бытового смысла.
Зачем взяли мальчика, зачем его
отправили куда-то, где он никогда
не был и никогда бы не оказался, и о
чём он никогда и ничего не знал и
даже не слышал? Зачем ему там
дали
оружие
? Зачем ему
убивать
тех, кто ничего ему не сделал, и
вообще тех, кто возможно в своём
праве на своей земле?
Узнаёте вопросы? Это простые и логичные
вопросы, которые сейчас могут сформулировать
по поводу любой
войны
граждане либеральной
+---+
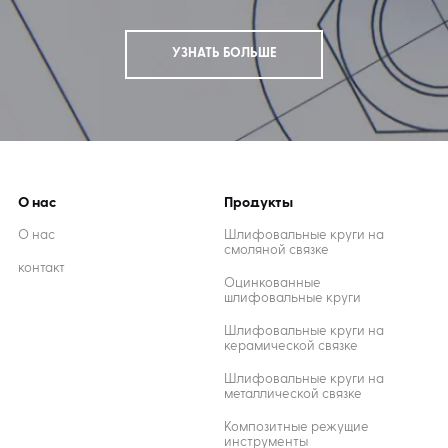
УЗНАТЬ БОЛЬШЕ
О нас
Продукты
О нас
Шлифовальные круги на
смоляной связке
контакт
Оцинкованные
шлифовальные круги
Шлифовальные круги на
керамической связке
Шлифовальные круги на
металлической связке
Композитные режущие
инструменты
+---+
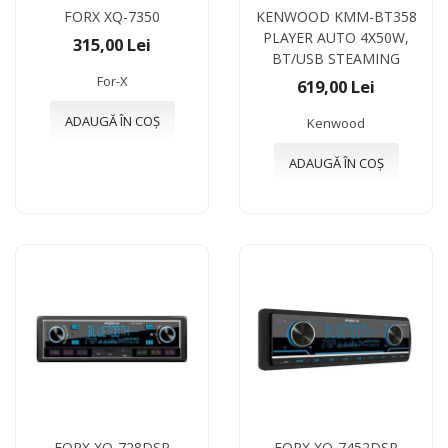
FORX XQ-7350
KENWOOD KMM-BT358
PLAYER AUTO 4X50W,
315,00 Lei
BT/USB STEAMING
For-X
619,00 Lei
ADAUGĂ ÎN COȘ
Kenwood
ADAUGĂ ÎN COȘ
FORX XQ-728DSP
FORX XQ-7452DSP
+---+
> Work instruction
Of all the entries above, retype exactly the lines from the line with "УЗНАТЬ БОЛЬШЕ" to the line with "инструменты", both included, and no others.

> Response to this exercise
УЗНАТЬ БОЛЬШЕ
О нас
Продукты
О нас
Шлифовальные круги на
смоляной связке
контакт
Оцинкованные
шлифовальные круги
Шлифовальные круги на
керамической связке
Шлифовальные круги на
металлической связке
Композитные режущие
инструменты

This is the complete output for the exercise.